(Beginning of TASK INPUT)

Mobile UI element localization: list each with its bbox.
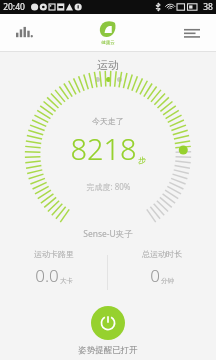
staticText: 今天走了 bbox=[92, 116, 124, 126]
button[interactable]: Page bbox=[117, 77, 122, 82]
button[interactable]: Page bbox=[106, 77, 111, 82]
staticText: 0 bbox=[150, 264, 160, 287]
button[interactable]: 总运动时长 bbox=[108, 249, 216, 295]
staticText: 步 bbox=[138, 155, 146, 165]
staticText: 0.0 bbox=[35, 264, 59, 287]
button[interactable]: Posture reminder toggle bbox=[91, 306, 125, 340]
staticText: 大卡 bbox=[60, 277, 73, 285]
staticText: 分钟 bbox=[161, 277, 174, 285]
button[interactable]: 运动卡路里 bbox=[0, 249, 107, 295]
staticText: 8218 bbox=[70, 129, 137, 168]
staticText: 总运动时长 bbox=[142, 249, 182, 259]
staticText: 完成度: 80% bbox=[86, 181, 131, 192]
staticText: 运动 bbox=[97, 58, 119, 72]
button[interactable]: Statistics bbox=[8, 17, 40, 49]
button[interactable]: Menu bbox=[176, 17, 208, 49]
staticText: 姿势提醒已打开 bbox=[78, 345, 138, 356]
staticText: 38 bbox=[203, 1, 213, 13]
staticText: 健康云 bbox=[101, 40, 115, 46]
button[interactable]: Logo bbox=[99, 21, 117, 46]
staticText: 运动卡路里 bbox=[34, 249, 74, 259]
button[interactable]: Page bbox=[95, 77, 100, 82]
staticText: Sense-U夹子 bbox=[83, 228, 133, 240]
staticText: 20:40 bbox=[3, 1, 25, 13]
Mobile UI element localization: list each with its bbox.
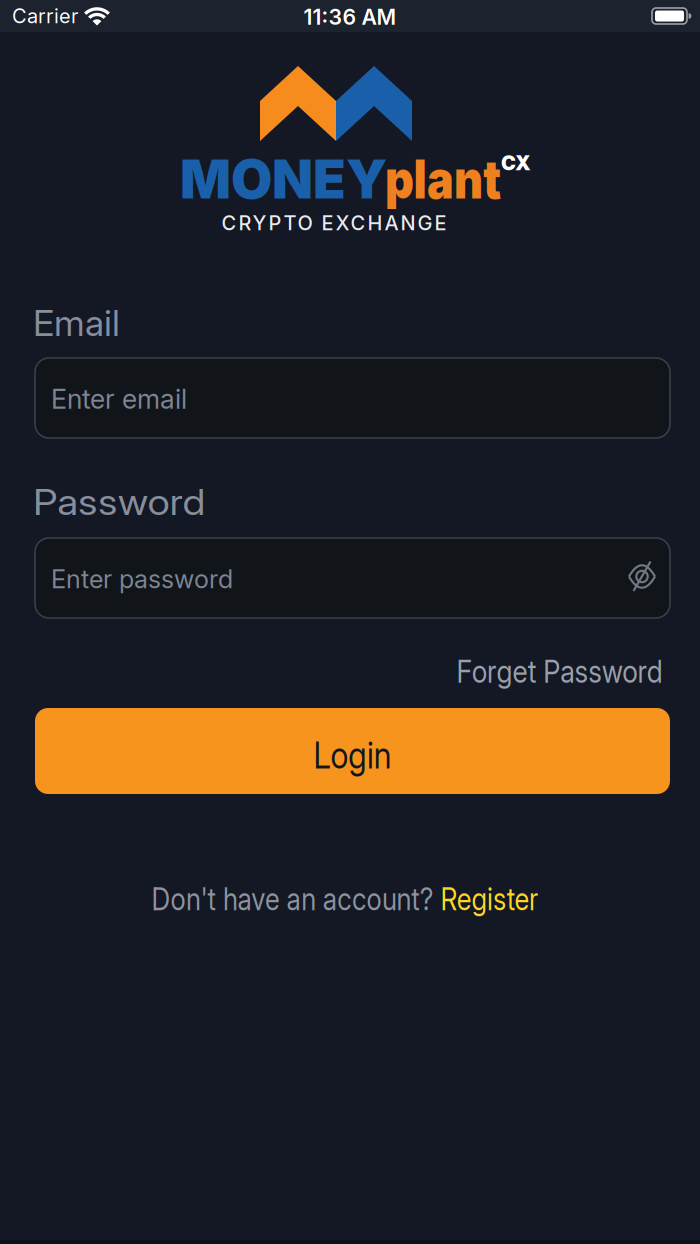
button[interactable]: Password, secure text field (35, 538, 670, 618)
staticText: 11:36 AM (304, 4, 396, 30)
staticText: Enter password (51, 564, 233, 594)
staticText: CRYPTO EXCHANGE (222, 211, 446, 235)
staticText: Login (306, 733, 398, 777)
staticText: CX (501, 151, 531, 175)
staticText: Register (456, 881, 570, 917)
staticText: Password (33, 481, 190, 523)
button[interactable]: Forget Password (420, 652, 663, 690)
staticText: Carrier (12, 4, 78, 28)
button[interactable]: Show password (620, 555, 664, 599)
staticText: plant (374, 148, 512, 210)
staticText: Don't have an account? (120, 881, 456, 917)
staticText: Enter email (51, 383, 187, 415)
staticText: Email (33, 302, 120, 344)
button[interactable]: Register (456, 881, 570, 917)
staticText: MONEY (180, 148, 387, 210)
staticText: Forget Password (420, 652, 663, 690)
button[interactable]: Email, text field (35, 358, 670, 438)
button[interactable]: Login (35, 708, 670, 794)
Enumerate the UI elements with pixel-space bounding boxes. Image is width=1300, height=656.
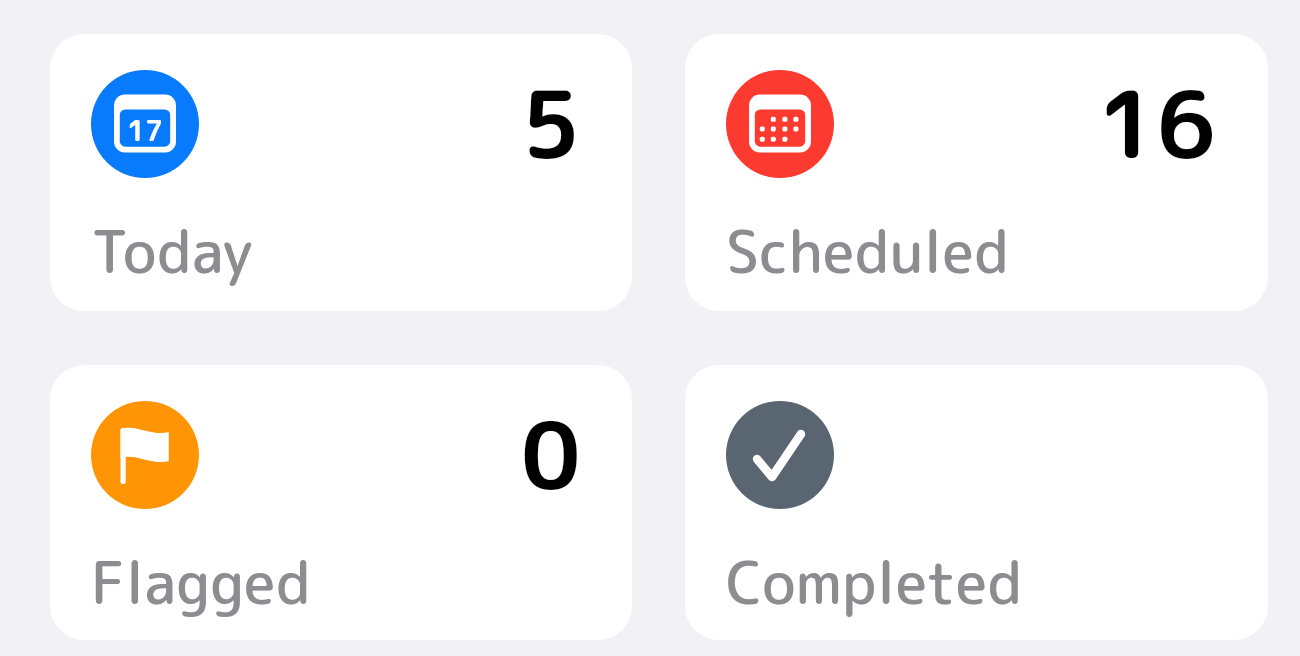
staticText: 5 <box>521 58 581 188</box>
staticText: Flagged <box>91 541 311 623</box>
button[interactable]: Scheduled reminders <box>685 34 1268 311</box>
staticText: 0 <box>521 389 581 519</box>
staticText: 17 <box>127 111 163 150</box>
staticText: 16 <box>1097 58 1217 188</box>
button[interactable]: Completed reminders <box>685 365 1268 640</box>
button[interactable]: Today reminders <box>50 34 632 311</box>
other: Scheduled reminders <box>726 70 834 178</box>
staticText: Scheduled <box>726 210 1009 292</box>
staticText: Today <box>91 210 253 292</box>
other: Completed reminders <box>726 401 834 509</box>
staticText: Completed <box>726 541 1023 623</box>
other: Today reminders <box>91 70 199 178</box>
button[interactable]: Flagged reminders <box>50 365 632 640</box>
other: Flagged reminders <box>91 401 199 509</box>
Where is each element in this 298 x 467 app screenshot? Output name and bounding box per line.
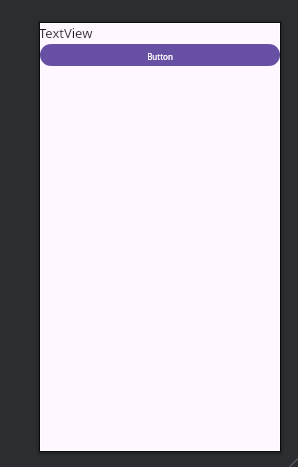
staticText: TextView <box>39 24 93 42</box>
staticText: Button <box>147 51 173 62</box>
button[interactable]: Button <box>40 44 280 66</box>
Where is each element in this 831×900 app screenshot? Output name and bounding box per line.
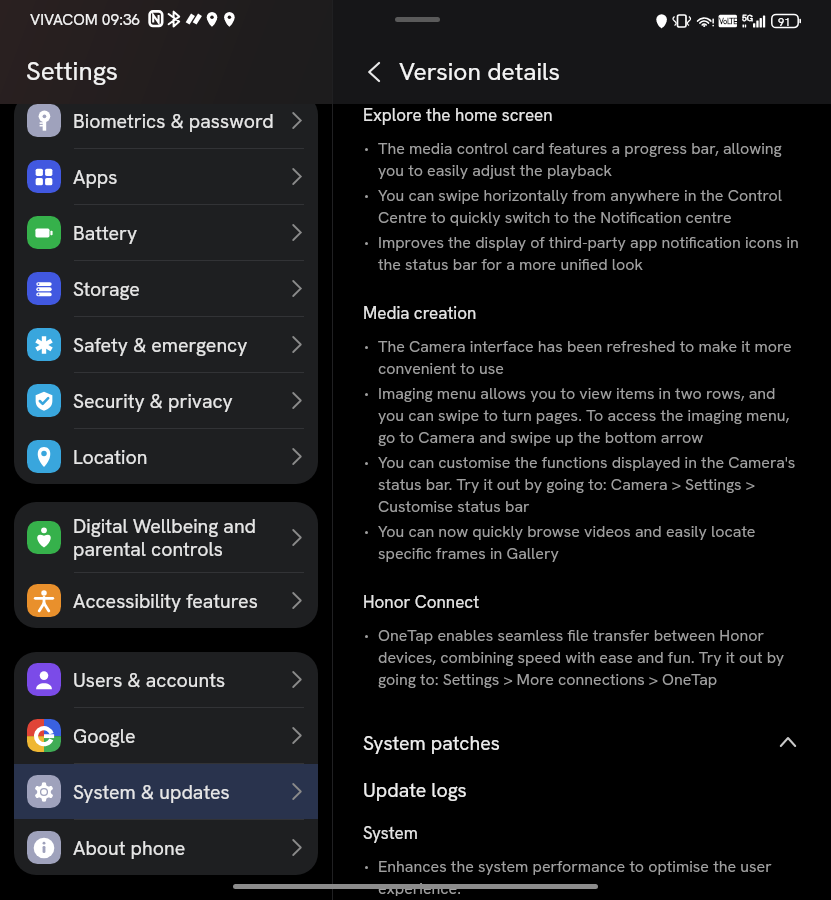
staticText: Battery: [73, 220, 292, 245]
staticText: 91: [778, 15, 791, 29]
staticText: Biometrics & password: [73, 108, 292, 133]
staticText: The media control card features a progre…: [378, 138, 803, 181]
button[interactable]: Location: [14, 429, 318, 484]
staticText: System patches: [363, 730, 787, 755]
staticText: VoLTE: [719, 16, 738, 26]
button[interactable]: Accessibility features: [14, 573, 318, 628]
staticText: Apps: [73, 164, 292, 189]
staticText: The Camera interface has been refreshed …: [378, 336, 803, 379]
staticText: Settings: [26, 54, 118, 88]
button[interactable]: Google: [14, 708, 318, 763]
staticText: Location: [73, 444, 292, 469]
button[interactable]: Biometrics & password: [14, 93, 318, 148]
staticText: Media creation: [363, 302, 477, 324]
staticText: 5G: [742, 12, 753, 23]
staticText: Improves the display of third-party app …: [378, 232, 803, 275]
staticText: Storage: [73, 276, 292, 301]
staticText: Version details: [399, 55, 560, 87]
button[interactable]: About phone: [14, 820, 318, 875]
button[interactable]: Storage: [14, 261, 318, 316]
staticText: Accessibility features: [73, 588, 292, 613]
staticText: Security & privacy: [73, 388, 292, 413]
staticText: Enhances the system performance to optim…: [378, 856, 803, 896]
staticText: System: [363, 822, 418, 844]
staticText: You can customise the functions displaye…: [378, 452, 803, 517]
staticText: Explore the home screen: [363, 104, 553, 126]
staticText: Google: [73, 723, 292, 748]
button[interactable]: System patches: [363, 725, 803, 759]
staticText: You can now quickly browse videos and ea…: [378, 521, 803, 564]
staticText: Imaging menu allows you to view items in…: [378, 383, 803, 448]
button[interactable]: Security & privacy: [14, 373, 318, 428]
button[interactable]: Back: [356, 56, 392, 88]
button[interactable]: Users & accounts: [14, 652, 318, 707]
staticText: VIVACOM 09:36: [30, 9, 141, 29]
staticText: Users & accounts: [73, 667, 292, 692]
staticText: Honor Connect: [363, 591, 480, 613]
staticText: System & updates: [73, 779, 292, 804]
button[interactable]: Digital Wellbeing and parental controls: [14, 502, 318, 572]
staticText: Safety & emergency: [73, 332, 292, 357]
button[interactable]: System & updates: [14, 764, 318, 819]
staticText: About phone: [73, 835, 292, 860]
button[interactable]: Apps: [14, 149, 318, 204]
staticText: OneTap enables seamless file transfer be…: [378, 625, 803, 690]
staticText: You can swipe horizontally from anywhere…: [378, 185, 803, 228]
button[interactable]: Safety & emergency: [14, 317, 318, 372]
staticText: Digital Wellbeing and parental controls: [73, 513, 292, 562]
button[interactable]: Battery: [14, 205, 318, 260]
staticText: Update logs: [363, 777, 467, 802]
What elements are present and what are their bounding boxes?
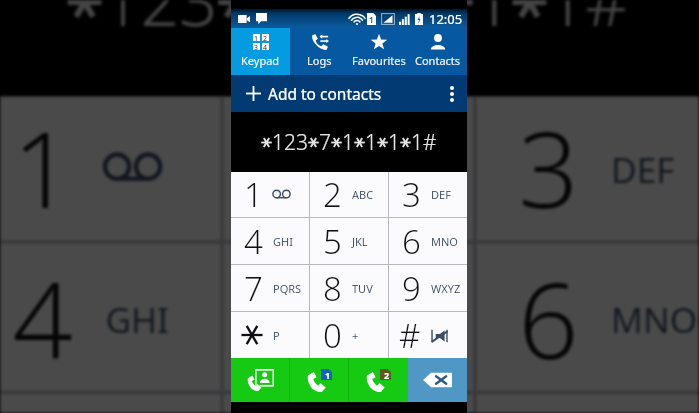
staticText: 1 <box>400 0 438 48</box>
staticText: 4 <box>13 247 73 391</box>
staticText: Logs <box>307 53 332 68</box>
staticText: 9 <box>518 397 579 413</box>
staticText: JKL <box>358 295 409 343</box>
button[interactable]: 7 <box>0 394 221 413</box>
button[interactable]: 6 <box>389 218 467 264</box>
staticText: 1 <box>13 96 73 240</box>
staticText: Contacts <box>415 53 461 68</box>
button[interactable]: 0 <box>310 312 388 358</box>
button[interactable]: 1 <box>231 172 309 217</box>
staticText: 4 <box>244 219 263 264</box>
button[interactable]: 8 <box>310 265 388 311</box>
staticText: GHI <box>105 295 169 343</box>
staticText: 1 <box>369 14 374 25</box>
staticText: 5 <box>265 247 326 391</box>
staticText: 2 <box>384 369 390 381</box>
button[interactable]: 4 <box>231 218 309 264</box>
staticText: P <box>273 328 280 343</box>
staticText: 7 <box>13 397 73 413</box>
staticText: DEF <box>431 187 451 202</box>
staticText: 1 <box>365 128 377 157</box>
button[interactable]: 1 <box>231 28 290 75</box>
button[interactable]: Favourites <box>349 28 408 75</box>
staticText: MNO <box>431 234 458 249</box>
staticText: 8 <box>265 397 326 413</box>
button[interactable]: More options <box>437 75 467 112</box>
button[interactable]: Contacts <box>408 28 467 75</box>
button[interactable]: # <box>389 312 467 358</box>
staticText: 3 <box>402 172 421 217</box>
staticText: 1 <box>325 369 331 381</box>
staticText: 2 <box>323 172 342 217</box>
button[interactable]: 3 <box>389 172 467 217</box>
button[interactable]: 9 <box>477 394 699 413</box>
staticText: # <box>399 313 421 358</box>
staticText: 1 <box>254 34 259 41</box>
staticText: Add to contacts <box>268 83 382 104</box>
staticText: 2 <box>284 128 296 157</box>
staticText: 3 <box>254 43 259 50</box>
button[interactable]: Call with SIM 2 <box>349 358 408 402</box>
button[interactable]: 6 <box>477 244 699 391</box>
staticText: 3 <box>518 96 579 240</box>
button[interactable]: P <box>231 312 309 358</box>
button[interactable]: 1 <box>0 96 221 240</box>
staticText: TUV <box>352 281 373 296</box>
staticText: 1 <box>102 0 141 48</box>
staticText: 5 <box>323 219 342 264</box>
staticText: ABC <box>358 144 429 192</box>
button[interactable]: Add to contacts <box>231 75 437 112</box>
staticText: 2 <box>141 0 179 48</box>
staticText: PQRS <box>273 281 302 296</box>
button[interactable]: Delete <box>408 358 467 402</box>
staticText: 3 <box>296 128 308 157</box>
button[interactable]: 4 <box>0 244 221 391</box>
button[interactable]: 5 <box>310 218 388 264</box>
staticText: 1 <box>388 128 400 157</box>
button[interactable]: Call with SIM 1 <box>290 358 348 402</box>
staticText: 6 <box>518 247 579 391</box>
button[interactable]: 9 <box>389 265 467 311</box>
staticText: # <box>585 0 630 48</box>
staticText: 2 <box>263 34 268 41</box>
staticText: 7 <box>253 0 291 48</box>
staticText: ABC <box>352 187 374 202</box>
staticText: # <box>423 128 437 157</box>
button[interactable]: 3 <box>477 96 699 240</box>
staticText: 6 <box>402 219 421 264</box>
staticText: WXYZ <box>431 281 461 296</box>
button[interactable]: 2 <box>224 96 473 240</box>
staticText: JKL <box>352 234 368 249</box>
staticText: 1 <box>342 128 354 157</box>
staticText: MNO <box>611 295 697 343</box>
button[interactable]: 7 <box>231 265 309 311</box>
button[interactable]: 5 <box>224 244 473 391</box>
staticText: 1 <box>473 0 512 48</box>
staticText: 3 <box>179 0 217 48</box>
staticText: 4 <box>263 43 268 50</box>
staticText: 1 <box>411 128 423 157</box>
staticText: DEF <box>611 144 675 192</box>
button[interactable]: Logs <box>290 28 349 75</box>
staticText: GHI <box>273 234 293 249</box>
staticText: Keypad <box>241 53 280 68</box>
staticText: 9 <box>402 266 421 311</box>
staticText: 8 <box>323 266 342 311</box>
staticText: 7 <box>319 128 331 157</box>
button[interactable]: Video call <box>231 358 289 402</box>
staticText: 7 <box>244 266 263 311</box>
staticText: 1 <box>244 172 263 217</box>
staticText: + <box>352 328 359 343</box>
staticText: 2 <box>265 96 326 240</box>
button[interactable]: 2 <box>310 172 388 217</box>
staticText: 1 <box>326 0 365 48</box>
staticText: 1 <box>272 128 284 157</box>
staticText: 1 <box>547 0 585 48</box>
button[interactable]: 8 <box>224 394 473 413</box>
staticText: Favourites <box>352 53 406 68</box>
staticText: 0 <box>323 313 342 358</box>
staticText: 12:05 <box>429 10 463 28</box>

(End of TASK INPUT)

# PROBLEM TO WORK ON:
Find and copy each line above that includes the string "patches".

# ANSWER SECTION:
staticText: System patches: [363, 730, 787, 755]
button[interactable]: System patches: [363, 725, 803, 759]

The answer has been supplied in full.